The business divisions pay a carbon fee for each metric ton of carbon emissions associated with the operation of data centers, software development labs, office buildings and employee air travel. The carbon fee goes into a central fund used to purchase renewable energy and carbon offsets to achieve net carbon neutrality.
The charge-back model makes the company's business divisions responsible for the cost of offsetting the carbon emissions, Henretig said.
It also forces business units to include carbon in their long-term cost plans and figure out how to not only reduce the amount of energy they require, but how to make investments that will lead to the transition to cleaner sources of energy.

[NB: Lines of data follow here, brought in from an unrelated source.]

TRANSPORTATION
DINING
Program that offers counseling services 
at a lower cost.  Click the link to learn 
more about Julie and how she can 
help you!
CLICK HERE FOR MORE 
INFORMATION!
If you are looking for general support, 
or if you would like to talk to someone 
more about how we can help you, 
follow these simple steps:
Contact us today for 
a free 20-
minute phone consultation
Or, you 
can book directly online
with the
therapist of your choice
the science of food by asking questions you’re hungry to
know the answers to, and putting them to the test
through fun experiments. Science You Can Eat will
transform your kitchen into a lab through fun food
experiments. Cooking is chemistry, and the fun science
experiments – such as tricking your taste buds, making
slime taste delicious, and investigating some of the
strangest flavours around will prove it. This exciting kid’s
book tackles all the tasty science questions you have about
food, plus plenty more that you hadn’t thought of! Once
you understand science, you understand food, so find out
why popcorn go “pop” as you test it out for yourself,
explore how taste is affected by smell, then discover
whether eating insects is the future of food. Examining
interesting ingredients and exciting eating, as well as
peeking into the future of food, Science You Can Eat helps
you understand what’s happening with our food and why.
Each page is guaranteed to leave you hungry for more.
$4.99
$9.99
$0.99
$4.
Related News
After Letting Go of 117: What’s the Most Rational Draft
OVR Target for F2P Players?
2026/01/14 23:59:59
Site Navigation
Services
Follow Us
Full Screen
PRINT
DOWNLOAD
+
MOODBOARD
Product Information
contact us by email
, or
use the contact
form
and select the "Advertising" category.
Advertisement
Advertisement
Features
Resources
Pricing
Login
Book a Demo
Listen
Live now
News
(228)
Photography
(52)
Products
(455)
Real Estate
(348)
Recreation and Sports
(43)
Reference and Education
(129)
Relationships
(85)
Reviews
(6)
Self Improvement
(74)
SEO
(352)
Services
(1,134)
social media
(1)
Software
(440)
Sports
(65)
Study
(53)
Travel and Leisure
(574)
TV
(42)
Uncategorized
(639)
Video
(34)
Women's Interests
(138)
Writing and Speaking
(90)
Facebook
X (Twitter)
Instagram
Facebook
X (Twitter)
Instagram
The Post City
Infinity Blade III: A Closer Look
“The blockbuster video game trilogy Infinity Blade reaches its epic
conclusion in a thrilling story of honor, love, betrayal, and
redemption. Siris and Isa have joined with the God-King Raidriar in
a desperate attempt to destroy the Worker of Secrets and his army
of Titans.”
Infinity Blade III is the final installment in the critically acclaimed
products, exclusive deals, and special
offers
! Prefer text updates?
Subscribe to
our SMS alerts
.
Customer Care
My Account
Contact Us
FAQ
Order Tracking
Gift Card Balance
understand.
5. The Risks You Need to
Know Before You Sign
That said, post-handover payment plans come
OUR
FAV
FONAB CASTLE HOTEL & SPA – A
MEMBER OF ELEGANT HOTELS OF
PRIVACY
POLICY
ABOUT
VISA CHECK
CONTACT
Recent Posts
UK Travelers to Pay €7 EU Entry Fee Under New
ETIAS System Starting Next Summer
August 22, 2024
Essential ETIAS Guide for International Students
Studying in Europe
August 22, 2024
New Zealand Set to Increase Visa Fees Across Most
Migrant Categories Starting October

"We are trying to push accountability out within the company to the point of use," said Henretig, who would not disclose the fee Microsoft charges divisions or carbon emissions.
Unlike Microsoft, Google reduces its carbon emissions through the use of carbon credit offsets -- investing in an activity that reduces carbon emissions elsewhere when renewable energy isn't available.
The carbon credit is verified by a third party, and it signifies that greenhouse gas emissions are lower than they would have been had no one invested in the offset. One credit equals one metric ton of carbon dioxide prevented from entering the atmosphere, according to Google.
For example, if a Google data center is located in a region without renewable energy, Google would invest in renewable energy in another region that may not even effect its facilities directly.
"The deals we enter into, you can be assured we've done internal analytics to ensure it meets our cost thresholds," Demasi said.
Solar array field at White Sands Missile Range in Nevada (Source: U.S. Army)
The U.S. military's efforts
Along with large corporations, the U.S. military is turning out to be one of the largest deployers of renewable energy.
Last month, the U.S. Army installed its largest solar power farm to date at the White Sands Missile Range in New Mexico.
The solar array, which cost $16.8 million, is a 4.46 megawatt ground-mounted system comprised of Solaria solar modules that were deployed by Siemens. The White Sands Missile Range solar energy system will take up two acres of land and will generate approximately 10 million kilowatt-hours of clean electricity annually. That's enough to save an estimated $930,000 a year.